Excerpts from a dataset
BEGIN

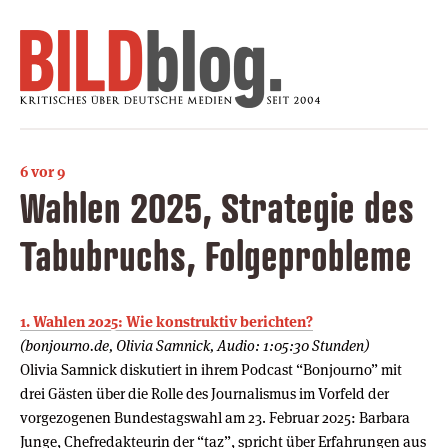
6 vor 9
Wahlen 2025, Strategie des
Tabubruchs, Folgeprobleme
1. Wahlen 2025: Wie konstruktiv berichten?
(bonjourno.de, Olivia Samnick, Audio: 1:05:30 Stunden)
Olivia Samnick diskutiert in ihrem Podcast “Bonjourno” mit
drei Gästen über die Rolle des Journalismus im Vorfeld der
vorgezogenen Bundestagswahl am 23. Februar 2025: Barbara
Junge, Chefredakteurin der “taz”, spricht über Erfahrungen aus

END

■ **WORK INSTRUCTIONS**
State how many lines of the entries above include the word "über", offering no text other than the number.

■ **TASK ANSWER**
2